"Il bruco (2017)". Foto di Aldo Ettore Quagliozzi

"Il bruco (2017)". Foto di Aldo Ettore Quagliozzi
"Il bruco" (2017). Nikon Coolpix P900. Foto macro. Stato larvale della falena diurna "Macroglossum stellatarum" volgarmente detta "sfinge colibrì".

martedì 19 gennaio 2021

Cosedaleggere. 96 Richard Horatio Blair: «Papà disprezzava i modi con cui i governi controllano la popolazione. E soprattutto le bugie».

 

Tratto da “Era mio padre. E mi salvò la vita”, intervista di Antonello Guerrera a Richard Horatio Blair – 76 anni, figlio adottivo di George Orwell - pubblicata sul settimanale “il Venerdì di Repubblica” del 15 di gennaio 2021: (…). "Dopo 70 anni ancora mi manca, ogni giorno penso a lui".

Richard, pensi se suo padre avesse ascoltato gli amici e l'avesse dato via... Che vita sarebbe la sua oggi? "Ah! Ma lui mi adorava. Mi aveva voluto fortemente perché sapeva di non poter avere figli e, nonostante stesse molto male, promise che non mi avrebbe mai lasciato. Abbandonò la Bbc per me. Avere una famiglia con figli era uno dei suoi imperativi. Era uno scrittore radicale e straordinario, ma ancor prima un essere umano con pensieri e desideri molto semplici".

E poi Orwell le salvò anche la vita, no? Il 19 agosto 1947, quando rischiaste di annegare tutti nel vorticoso golfo di Corryvreckan, al largo dell'isola di Jura, Scozia... "La barca si capovolge, papà riesce a spingerci verso un isolotto, mi protegge con il suo corpo fino all'arrivo di un pescatore. Ovviamente non ricordo cosa disse, ma è diceria comune sull'isola la sua esclamazione: 'Wow, l'abbiamo scampata bella!'".

Qual è l'ultimo ricordo di suo padre? "A metà 1949, poco prima che lui morisse il 21 gennaio 1950, sull'isola la nostra macchina buca. A un certo punto rimango da solo con papà. Mentre ripariamo il danno, mi parla, mi racconta qualche storiella, probabilmente improvvisata. Ma non ricordo quale".

Lei, Richard, è un testimone unico: perché su quell'isola di Jura, dove vi trasferiste dopo la sua adozione, ha assistito alla creazione del capolavoro di Orwell, 1984. "Ho vaghi ricordi. Ma papà era spesso chiuso nella sua stanza, anche se ogni tanto doveva fermarsi per qualche giorno a causa di un'infezione o qualche danno polmonare: stava spesso a letto, isolato, per non attaccarci niente. Altrimenti, quando scendeva al piano di sotto, mangiava con noi: un pasto abbondante alle 12.30 e una cena leggera alle 17. Ah, e poi amava pescare, quando il tempo glielo permetteva, così come il giardinaggio. Una volta mi fece pure fumare...".

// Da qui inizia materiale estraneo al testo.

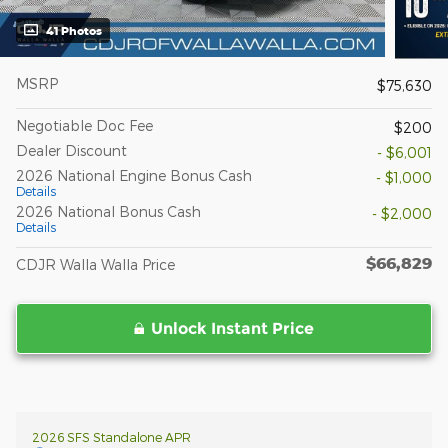
41 Photos
MSRP
$75,630
Negotiable Doc Fee
$200
Dealer Discount
- $6,001
2026 National Engine Bonus Cash
- $1,000
Details
2026 National Bonus Cash
- $2,000
Details
$66,829
CDJR Walla Walla Price
Unlock Instant Price
2026 SFS Standalone APR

Ah sì? "Sì, scese in cucina e per divertirsi un po' mi fece fare un tiro di pipa... Tossii. Oggi sarebbe un gesto quasi criminale, ma papà aveva solo senso dello humour. Mi adorava, non voleva uccidermi e non sono certo morto per questo".

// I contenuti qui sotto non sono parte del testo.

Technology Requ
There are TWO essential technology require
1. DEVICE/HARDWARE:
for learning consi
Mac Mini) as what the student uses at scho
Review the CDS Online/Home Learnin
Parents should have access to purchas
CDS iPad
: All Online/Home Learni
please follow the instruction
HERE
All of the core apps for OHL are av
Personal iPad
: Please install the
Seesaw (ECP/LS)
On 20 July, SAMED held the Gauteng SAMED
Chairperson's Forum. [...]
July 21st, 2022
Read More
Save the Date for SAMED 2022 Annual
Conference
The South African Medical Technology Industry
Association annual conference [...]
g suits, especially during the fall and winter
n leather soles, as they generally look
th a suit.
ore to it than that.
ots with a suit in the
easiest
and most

Che cosa le manca oggi di George Orwell? "Mi sarebbe piaciuto essere stato più abbracciato. Ma a quel tempo gli abbracci e i baci in una famiglia inglese erano una rarità. E poi lui era malato, quindi stando lontano voleva proteggermi".

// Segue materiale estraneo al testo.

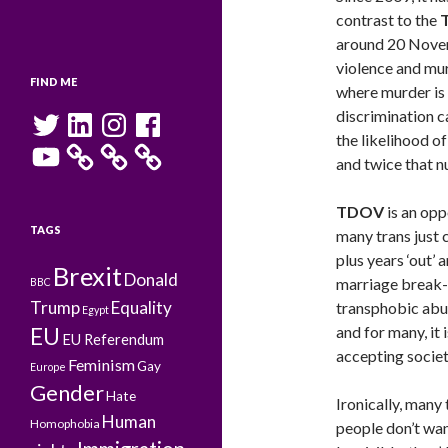
contrast to the
around 20 Novemb
violence and mur
FIND ME
where murder is l
Twitter
LinkedIn
Instagram
Facebook
discrimination c
the likelihood o
YouTube
and twice that n
TDOV
is an opp
TAGS
many trans just 
plus years ‘out’ 
Brexit
Donald
marriage break-u
BBC
Trump
Equality
transphobic abus
Egypt
and for many, it 
EU
EU Referendum
accepting societ
Feminism
Gay
Europe
Gender
Hate
Ironically, many 
Human
Homophobia
people don’t wan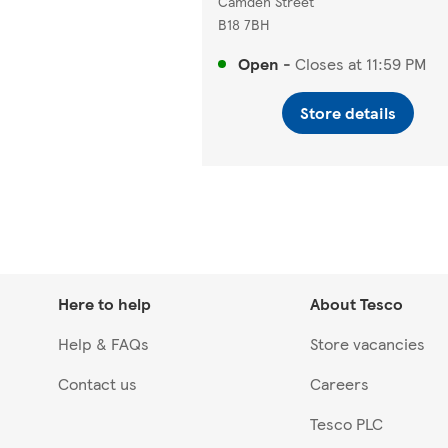
Camden Street
B18 7BH
Open
-
Closes at
11:59 PM
Store details
Here to help
About Tesco
Help & FAQs
Store vacancies
Contact us
Careers
Tesco PLC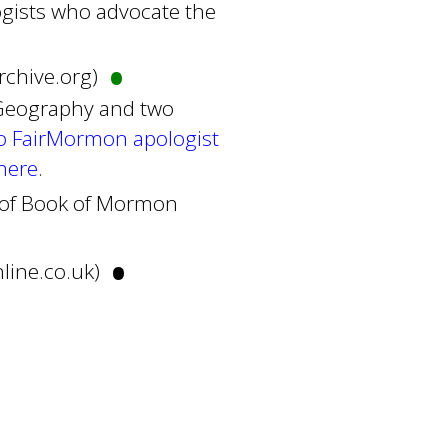
gists who advocate the
•
archive.org)
 Geography and two
o FairMormon apologist
here
.
al of Book of Mormon
•
nline.co.uk)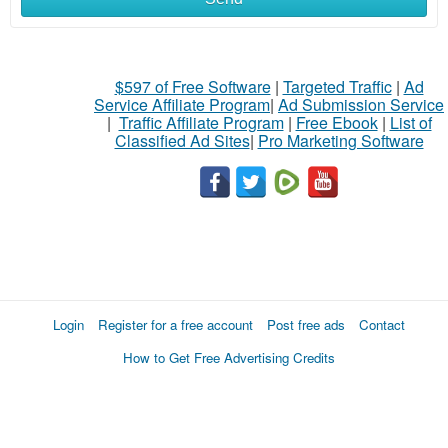
$597 of Free Software
|
Targeted Traffic
|
Ad
Service Affiliate Program
|
Ad Submission Service
|
Traffic Affiliate Program
|
Free Ebook
|
List of
Classified Ad Sites
|
Pro Marketing Software
Login
Register for a free account
Post free ads
Contact
How to Get Free Advertising Credits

In tutti questi anni, dal vivo e poi ricostruendo da scritti e testimonianze, ha capito qual era la più grande qualità di Orwell? Oltre alla scrittura, ovviamente. "Era un padre adorabile. Soprattutto, non voleva caricarmi di pressioni e ambizioni, nonostante la sua fama. Difatti poi ho fatto l'agricoltore, il rappresentante, marketing... Non si preoccupò nemmeno del fatto, mi dissero, che cominciai a parlare molto tardi, a tre o quattro anni".

E quale eredità ci lascia Orwell, a 71 anni dalla morte? "L'istinto di indagare, di chiedere sempre conto alle autorità. Un precetto universale, perché spesso la verità non la dicono. Papà disprezzava i modi con cui i governi controllano la popolazione. E soprattutto le bugie".